• **PROVIDED DATA**
════════

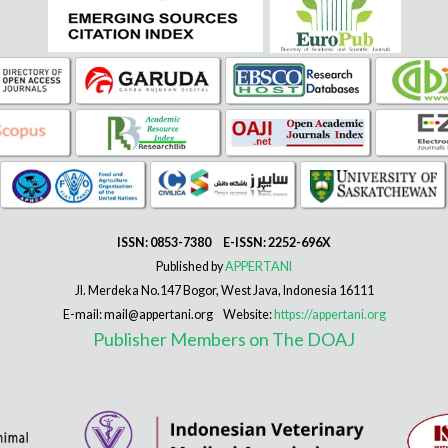
ISSN: 0853-7380 E-ISSN: 2252-696X
Published by
APPERTANI
Jl. Merdeka No.147 Bogor, West Java, Indonesia 16111
E-mail: mail@appertani.org Website:
https://appertani.org
Publisher Members on The DOAJ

════════

• **WORK ITEM**
Repeat only the lines running from the line that contains "Published by" through the last line above, inclusive.

• **RESPONSE FOR THIS EXERCISE**
Published by
APPERTANI
Jl. Merdeka No.147 Bogor, West Java, Indonesia 16111
E-mail: mail@appertani.org Website:
https://appertani.org
Publisher Members on The DOAJ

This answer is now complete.